[Transcribed page contents]

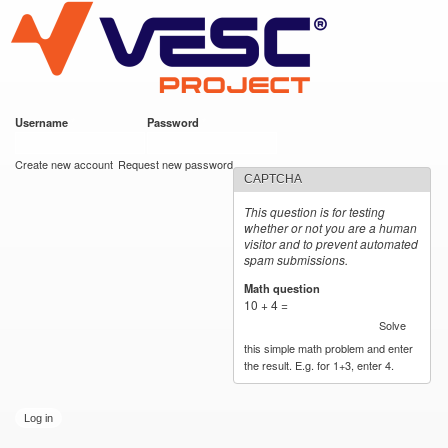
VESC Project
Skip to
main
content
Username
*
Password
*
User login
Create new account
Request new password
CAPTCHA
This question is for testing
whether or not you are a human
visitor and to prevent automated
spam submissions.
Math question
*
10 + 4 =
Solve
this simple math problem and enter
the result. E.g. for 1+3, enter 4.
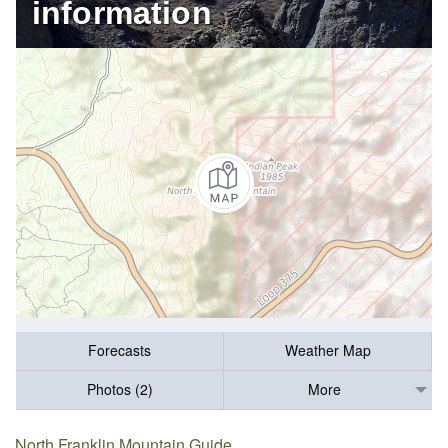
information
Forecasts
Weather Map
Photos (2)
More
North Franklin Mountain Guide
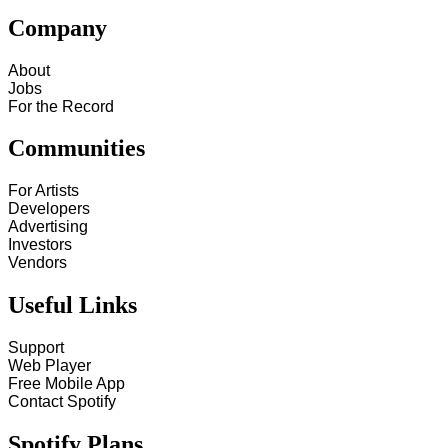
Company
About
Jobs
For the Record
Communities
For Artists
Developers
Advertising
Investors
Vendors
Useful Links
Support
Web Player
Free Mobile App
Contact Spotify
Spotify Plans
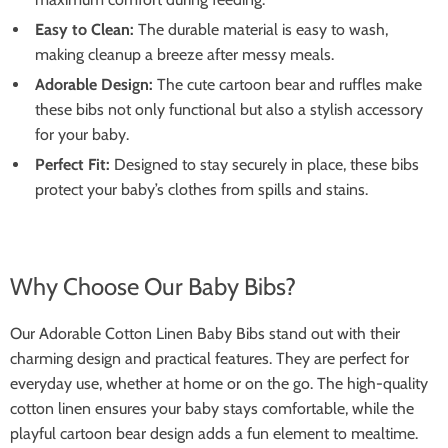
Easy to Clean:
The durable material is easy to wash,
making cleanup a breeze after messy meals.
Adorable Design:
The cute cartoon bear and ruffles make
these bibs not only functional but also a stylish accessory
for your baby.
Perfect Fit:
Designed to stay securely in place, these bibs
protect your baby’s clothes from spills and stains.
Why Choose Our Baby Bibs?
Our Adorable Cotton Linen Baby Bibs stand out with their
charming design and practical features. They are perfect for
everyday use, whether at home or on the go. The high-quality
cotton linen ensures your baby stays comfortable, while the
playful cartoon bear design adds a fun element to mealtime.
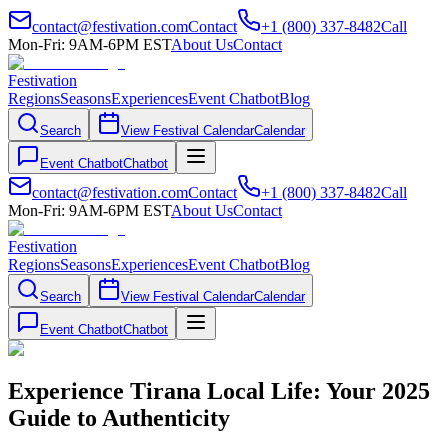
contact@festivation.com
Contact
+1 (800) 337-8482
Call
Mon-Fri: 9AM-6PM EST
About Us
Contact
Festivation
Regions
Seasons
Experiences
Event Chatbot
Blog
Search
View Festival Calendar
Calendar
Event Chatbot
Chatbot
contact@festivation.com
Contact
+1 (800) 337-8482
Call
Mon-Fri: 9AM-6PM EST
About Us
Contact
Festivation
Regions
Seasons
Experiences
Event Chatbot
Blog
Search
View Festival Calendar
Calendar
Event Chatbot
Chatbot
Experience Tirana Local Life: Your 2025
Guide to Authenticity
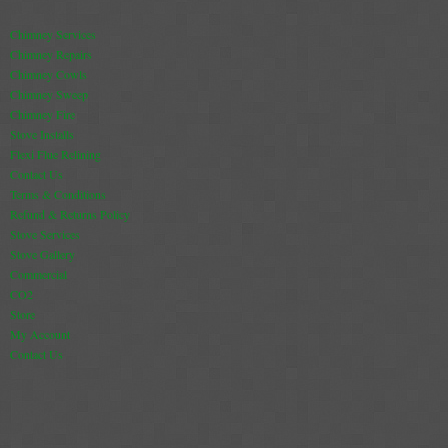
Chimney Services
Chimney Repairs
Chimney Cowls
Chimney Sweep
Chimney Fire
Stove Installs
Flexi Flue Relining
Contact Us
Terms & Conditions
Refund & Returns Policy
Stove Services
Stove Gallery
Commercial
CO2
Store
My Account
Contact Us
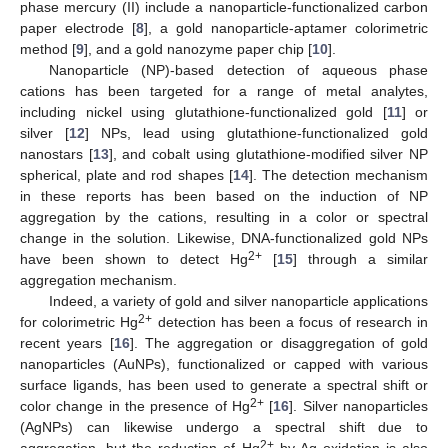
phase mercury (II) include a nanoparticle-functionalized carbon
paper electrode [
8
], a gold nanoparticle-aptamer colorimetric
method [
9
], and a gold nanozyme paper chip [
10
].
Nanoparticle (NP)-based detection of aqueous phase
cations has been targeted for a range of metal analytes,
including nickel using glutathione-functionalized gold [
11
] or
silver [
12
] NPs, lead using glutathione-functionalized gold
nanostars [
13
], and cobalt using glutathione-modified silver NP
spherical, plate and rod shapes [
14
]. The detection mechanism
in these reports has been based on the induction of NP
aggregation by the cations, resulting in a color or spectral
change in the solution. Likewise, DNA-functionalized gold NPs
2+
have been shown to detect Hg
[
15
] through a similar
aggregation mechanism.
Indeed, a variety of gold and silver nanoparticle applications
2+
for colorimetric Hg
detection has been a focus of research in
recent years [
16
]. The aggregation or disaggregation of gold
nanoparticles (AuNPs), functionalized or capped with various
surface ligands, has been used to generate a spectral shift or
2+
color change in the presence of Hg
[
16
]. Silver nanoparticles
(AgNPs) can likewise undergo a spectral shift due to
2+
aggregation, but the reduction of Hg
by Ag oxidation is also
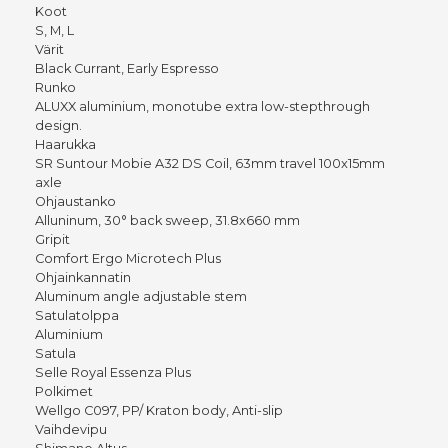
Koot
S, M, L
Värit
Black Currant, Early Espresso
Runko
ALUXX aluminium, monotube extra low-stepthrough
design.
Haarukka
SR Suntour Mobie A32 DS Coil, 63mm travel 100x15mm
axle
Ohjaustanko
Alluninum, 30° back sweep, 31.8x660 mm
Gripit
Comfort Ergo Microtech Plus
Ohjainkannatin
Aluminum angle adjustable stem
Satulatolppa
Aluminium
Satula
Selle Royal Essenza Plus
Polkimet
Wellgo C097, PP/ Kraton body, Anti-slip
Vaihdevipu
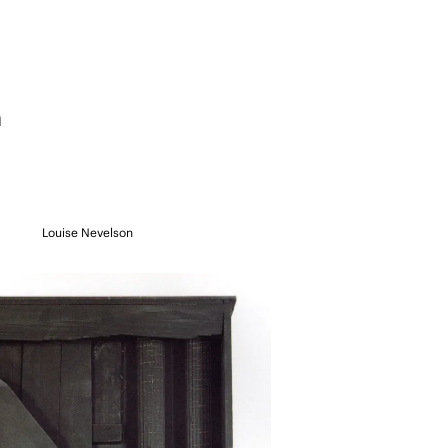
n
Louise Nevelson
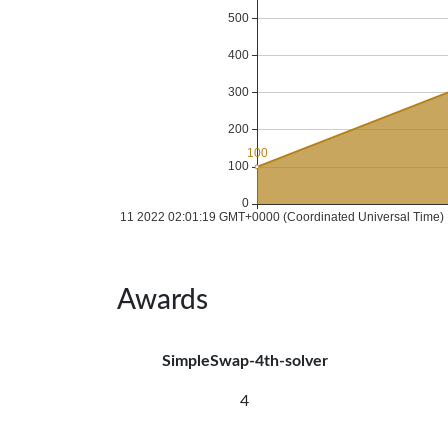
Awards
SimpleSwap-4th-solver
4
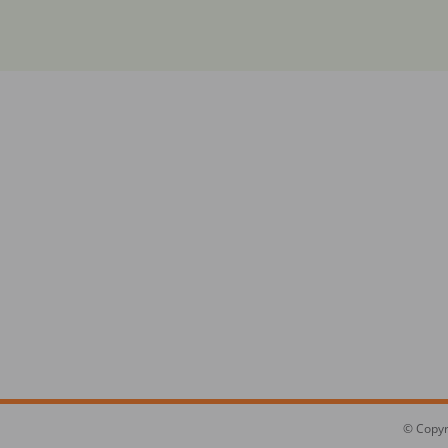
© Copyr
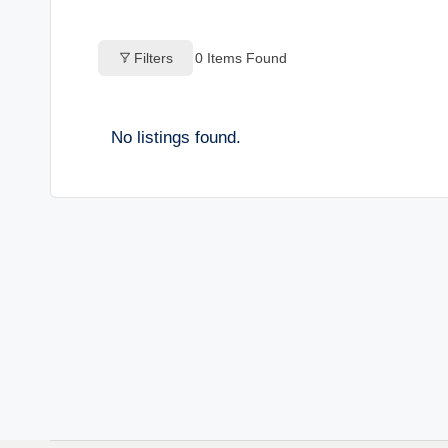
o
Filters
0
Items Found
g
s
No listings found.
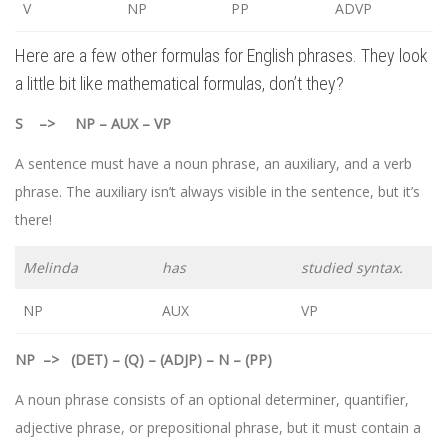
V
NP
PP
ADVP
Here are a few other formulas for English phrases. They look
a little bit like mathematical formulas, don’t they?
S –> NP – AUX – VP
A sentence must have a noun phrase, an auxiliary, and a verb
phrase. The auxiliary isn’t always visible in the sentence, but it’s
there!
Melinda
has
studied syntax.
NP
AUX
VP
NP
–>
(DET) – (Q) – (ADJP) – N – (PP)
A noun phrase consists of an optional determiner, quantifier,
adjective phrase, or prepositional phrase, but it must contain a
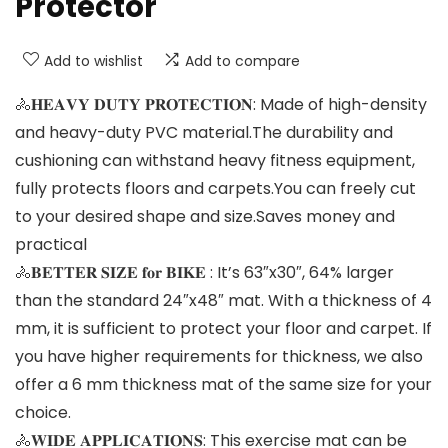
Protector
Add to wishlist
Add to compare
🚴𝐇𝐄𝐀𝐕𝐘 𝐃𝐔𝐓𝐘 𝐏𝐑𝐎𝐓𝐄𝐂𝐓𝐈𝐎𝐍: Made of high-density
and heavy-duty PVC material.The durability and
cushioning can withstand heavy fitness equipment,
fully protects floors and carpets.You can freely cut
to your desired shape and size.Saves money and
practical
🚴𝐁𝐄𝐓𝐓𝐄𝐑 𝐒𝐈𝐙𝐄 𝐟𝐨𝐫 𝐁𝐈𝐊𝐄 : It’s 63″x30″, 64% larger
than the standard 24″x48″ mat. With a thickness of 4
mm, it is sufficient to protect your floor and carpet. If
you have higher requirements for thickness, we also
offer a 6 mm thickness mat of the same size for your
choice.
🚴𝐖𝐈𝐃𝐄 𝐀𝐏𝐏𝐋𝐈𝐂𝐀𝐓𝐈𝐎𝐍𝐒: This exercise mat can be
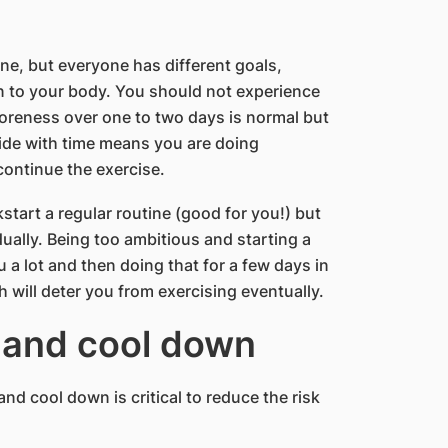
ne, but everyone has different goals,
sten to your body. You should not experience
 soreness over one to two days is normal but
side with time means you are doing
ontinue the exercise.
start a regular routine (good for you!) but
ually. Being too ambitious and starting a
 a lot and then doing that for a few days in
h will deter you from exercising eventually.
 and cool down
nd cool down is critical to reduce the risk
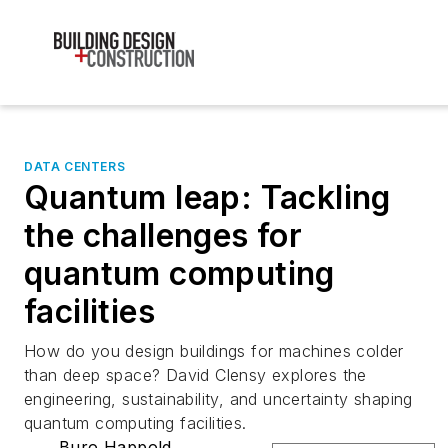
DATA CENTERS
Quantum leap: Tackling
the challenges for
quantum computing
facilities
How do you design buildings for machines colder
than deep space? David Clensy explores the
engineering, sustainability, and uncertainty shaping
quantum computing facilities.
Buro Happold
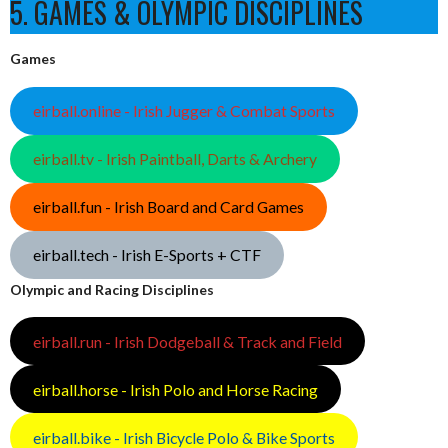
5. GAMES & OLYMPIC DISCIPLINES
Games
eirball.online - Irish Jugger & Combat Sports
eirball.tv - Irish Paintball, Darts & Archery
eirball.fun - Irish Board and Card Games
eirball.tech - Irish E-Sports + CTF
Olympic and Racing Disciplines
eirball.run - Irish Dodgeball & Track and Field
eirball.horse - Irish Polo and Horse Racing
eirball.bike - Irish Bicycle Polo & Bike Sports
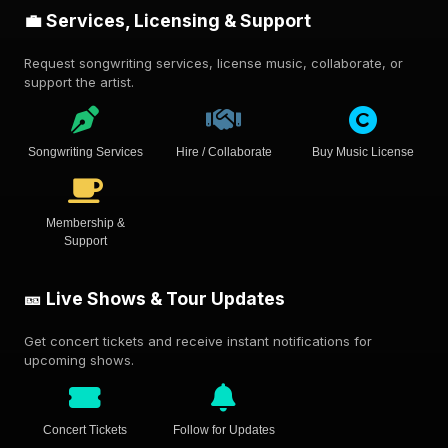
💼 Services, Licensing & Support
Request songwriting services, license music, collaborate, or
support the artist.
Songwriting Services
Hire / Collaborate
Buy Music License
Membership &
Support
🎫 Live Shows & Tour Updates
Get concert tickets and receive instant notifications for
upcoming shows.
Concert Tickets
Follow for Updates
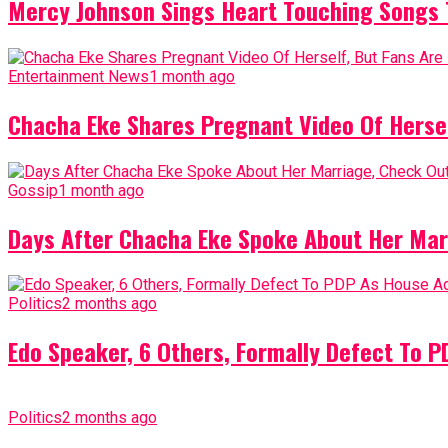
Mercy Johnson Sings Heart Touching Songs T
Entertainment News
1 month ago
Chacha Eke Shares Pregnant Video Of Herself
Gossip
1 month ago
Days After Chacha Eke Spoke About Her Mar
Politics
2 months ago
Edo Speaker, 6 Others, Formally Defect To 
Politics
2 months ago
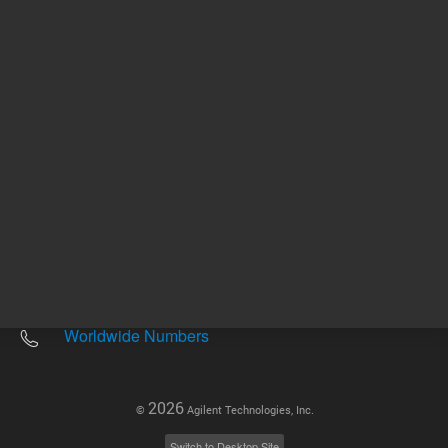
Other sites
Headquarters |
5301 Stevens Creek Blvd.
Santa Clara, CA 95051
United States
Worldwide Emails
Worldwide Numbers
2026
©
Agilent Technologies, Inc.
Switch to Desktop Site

**GOAL OF THE EXERCISE**
All lines above starting at the one with "for colorimetric Hg" and ending at the one with "than the standard", inclusive, are to be printed again exactly, with the pictures left out.

**TASK OUTPUT**
for colorimetric Hg
detection has been a focus of research in
recent years [
16
]. The aggregation or disaggregation of gold
nanoparticles (AuNPs), functionalized or capped with various
surface ligands, has been used to generate a spectral shift or
2+
color change in the presence of Hg
[
16
]. Silver nanoparticles
(AgNPs) can likewise undergo a spectral shift due to
2+
aggregation, but the reduction of Hg
by Ag oxidation is also
Koot
S, M, L
Värit
Black Currant, Early Espresso
Runko
ALUXX aluminium, monotube extra low-stepthrough
design.
Haarukka
SR Suntour Mobie A32 DS Coil, 63mm travel 100x15mm
axle
Ohjaustanko
Alluninum, 30° back sweep, 31.8x660 mm
Gripit
Comfort Ergo Microtech Plus
Ohjainkannatin
Aluminum angle adjustable stem
Satulatolppa
Aluminium
Satula
Selle Royal Essenza Plus
Polkimet
Wellgo C097, PP/ Kraton body, Anti-slip
Vaihdevipu
n
Louise Nevelson
Awards
SimpleSwap-4th-solver
4
© Copyr
o
Filters
0
Items Found
g
s
No listings found.
V
NP
PP
ADVP
Here are a few other formulas for English phrases. They look
a little bit like mathematical formulas, don’t they?
S –> NP – AUX – VP
A sentence must have a noun phrase, an auxiliary, and a verb
phrase. The auxiliary isn’t always visible in the sentence, but it’s
there!
Melinda
has
studied syntax.
NP
AUX
VP
NP
–>
(DET) – (Q) – (ADJP) – N – (PP)
A noun phrase consists of an optional determiner, quantifier,
adjective phrase, or prepositional phrase, but it must contain a
Protector
Add to wishlist
Add to compare
🚴𝐇𝐄𝐀𝐕𝐘 𝐃𝐔𝐓𝐘 𝐏𝐑𝐎𝐓𝐄𝐂𝐓𝐈𝐎𝐍: Made of high-density
and heavy-duty PVC material.The durability and
cushioning can withstand heavy fitness equipment,
fully protects floors and carpets.You can freely cut
to your desired shape and size.Saves money and
practical
🚴𝐁𝐄𝐓𝐓𝐄𝐑 𝐒𝐈𝐙𝐄 𝐟𝐨𝐫 𝐁𝐈𝐊𝐄 : It’s 63″x30″, 64% larger
than the standard 24″x48″ mat. With a thickness of 4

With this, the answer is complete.